**Page-level text extractions**
+-------+

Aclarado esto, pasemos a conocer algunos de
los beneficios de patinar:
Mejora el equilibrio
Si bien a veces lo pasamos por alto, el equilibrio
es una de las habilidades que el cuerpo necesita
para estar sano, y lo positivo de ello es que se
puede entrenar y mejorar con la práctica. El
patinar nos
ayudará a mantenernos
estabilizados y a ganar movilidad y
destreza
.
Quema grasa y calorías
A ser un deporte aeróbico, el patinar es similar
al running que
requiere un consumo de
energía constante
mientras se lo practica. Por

+-------+

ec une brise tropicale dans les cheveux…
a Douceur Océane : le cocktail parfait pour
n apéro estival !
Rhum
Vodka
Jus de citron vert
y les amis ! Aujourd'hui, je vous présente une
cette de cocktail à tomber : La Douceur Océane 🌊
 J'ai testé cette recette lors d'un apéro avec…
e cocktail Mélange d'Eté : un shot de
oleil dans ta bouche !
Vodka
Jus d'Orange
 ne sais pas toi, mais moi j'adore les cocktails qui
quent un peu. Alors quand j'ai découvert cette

+-------+

**AIM OF THE EXERCISE**
Return each line of the data that contains the string "dans".

**FINISHED EXERCISE**
ec une brise tropicale dans les cheveux…
oleil dans ta bouche !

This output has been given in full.